-- DATASET EXTRACT follows --
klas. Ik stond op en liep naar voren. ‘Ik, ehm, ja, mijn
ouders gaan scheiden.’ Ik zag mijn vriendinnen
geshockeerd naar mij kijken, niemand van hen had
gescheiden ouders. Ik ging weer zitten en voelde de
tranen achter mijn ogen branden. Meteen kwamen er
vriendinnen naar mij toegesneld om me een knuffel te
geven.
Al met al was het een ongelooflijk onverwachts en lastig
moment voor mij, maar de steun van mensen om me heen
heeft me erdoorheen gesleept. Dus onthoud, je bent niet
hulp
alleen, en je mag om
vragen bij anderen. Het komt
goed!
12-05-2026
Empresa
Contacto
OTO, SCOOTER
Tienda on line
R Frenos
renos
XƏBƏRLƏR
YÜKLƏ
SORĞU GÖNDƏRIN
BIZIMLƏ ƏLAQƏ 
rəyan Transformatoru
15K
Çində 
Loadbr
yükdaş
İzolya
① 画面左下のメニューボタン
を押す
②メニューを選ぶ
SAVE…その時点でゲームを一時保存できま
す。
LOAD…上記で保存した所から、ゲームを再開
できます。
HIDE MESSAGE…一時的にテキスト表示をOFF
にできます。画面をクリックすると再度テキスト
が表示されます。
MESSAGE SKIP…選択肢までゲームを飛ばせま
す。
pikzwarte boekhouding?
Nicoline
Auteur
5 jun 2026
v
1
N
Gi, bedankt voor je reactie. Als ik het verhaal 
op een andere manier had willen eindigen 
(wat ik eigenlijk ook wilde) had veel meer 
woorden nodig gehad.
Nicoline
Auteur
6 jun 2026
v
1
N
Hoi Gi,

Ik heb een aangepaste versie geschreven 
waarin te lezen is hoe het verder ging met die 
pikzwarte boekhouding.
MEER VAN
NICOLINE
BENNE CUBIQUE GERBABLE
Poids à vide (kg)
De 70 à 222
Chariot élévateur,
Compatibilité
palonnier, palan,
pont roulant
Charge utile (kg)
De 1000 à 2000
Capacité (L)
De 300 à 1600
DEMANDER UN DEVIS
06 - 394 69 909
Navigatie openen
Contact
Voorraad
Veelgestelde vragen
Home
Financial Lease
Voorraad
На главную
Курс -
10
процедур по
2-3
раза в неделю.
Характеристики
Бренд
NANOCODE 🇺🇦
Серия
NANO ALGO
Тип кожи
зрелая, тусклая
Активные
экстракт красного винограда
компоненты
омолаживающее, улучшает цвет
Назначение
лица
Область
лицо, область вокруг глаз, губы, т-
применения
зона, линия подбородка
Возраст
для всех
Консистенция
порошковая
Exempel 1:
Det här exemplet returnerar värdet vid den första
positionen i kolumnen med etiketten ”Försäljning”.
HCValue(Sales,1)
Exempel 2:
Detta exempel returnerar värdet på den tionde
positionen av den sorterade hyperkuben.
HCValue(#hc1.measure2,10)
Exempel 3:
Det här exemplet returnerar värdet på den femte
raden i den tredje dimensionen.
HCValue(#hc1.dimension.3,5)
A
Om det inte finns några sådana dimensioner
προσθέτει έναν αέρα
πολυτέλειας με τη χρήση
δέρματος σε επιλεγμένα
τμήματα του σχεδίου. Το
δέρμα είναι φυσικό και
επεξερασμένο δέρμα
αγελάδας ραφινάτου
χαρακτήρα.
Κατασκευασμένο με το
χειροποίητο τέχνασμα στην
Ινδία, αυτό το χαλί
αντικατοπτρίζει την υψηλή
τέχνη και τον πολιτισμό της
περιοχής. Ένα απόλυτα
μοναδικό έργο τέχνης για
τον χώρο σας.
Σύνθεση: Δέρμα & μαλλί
-- DATASET EXTRACT concluded --
REQUIRED WORK
A complete answer gives every line of the records holding "ouders".

SOLUTION
ouders gaan scheiden.’ Ik zag mijn vriendinnen
gescheiden ouders. Ik ging weer zitten en voelde de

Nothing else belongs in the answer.